Unfortunately, names floated for Aguilar’s job appear to have more in common with White, who has reportedly lobbied for a more moderate voice on the commission. For example, Keir Gumbs of the white-collar defense firm Covington & Burling, a leading candidate, has allegedly given tutorials to CEOs on how to hide their political spending. Other hopefuls have casually rotated between the SEC and Wall Street law firms. A commissioner spinning through the revolving door to join White would give her an assured vote, and marginalize Kara Stein.

The multi-pronged assault on the agency reflects a growing unease among progressive Democrats over an overly cozy relationship between the party elite and Wall Street. They want to widen the pool of nominees for critical regulatory positions over the long-term, a motivating factor in blocking former bank executive Antonio Weiss from a Treasury Department slot. And they feel White’s SEC tenure has been a significant step backward.

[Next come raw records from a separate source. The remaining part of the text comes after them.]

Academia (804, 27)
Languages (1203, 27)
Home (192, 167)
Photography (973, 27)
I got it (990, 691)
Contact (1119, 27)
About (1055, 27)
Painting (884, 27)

The lead agency for investor protection isn’t a natural target for the party’s liberal wing, compared to agencies that defend consumers or regulate banks. But half of all Americans own some form of stock, and their investments can be put at risk by the SEC’s lenient attitude. More important, the securities industry has insinuated itself into more of American life. Individuals and small business increasingly get loans through the capital markets; our 401(k) plans are based on publicly traded investments; and crowdfunding and securitization have given these industry players a central role in our entrepreneurship, our mortgages, our higher education funding, and so on. “We marketized our retirement system, we marketized our banking system, and the SEC is the main securities regulator,” said Marcus Stanley, policy director for the coalition Americans for Financial Reform.

As the battle for SEC reform continues, the question for the White House is simple: Do they want to preside over a legacy of change in securities regulation, or have it defined by continued weakness and industry conflict of interest?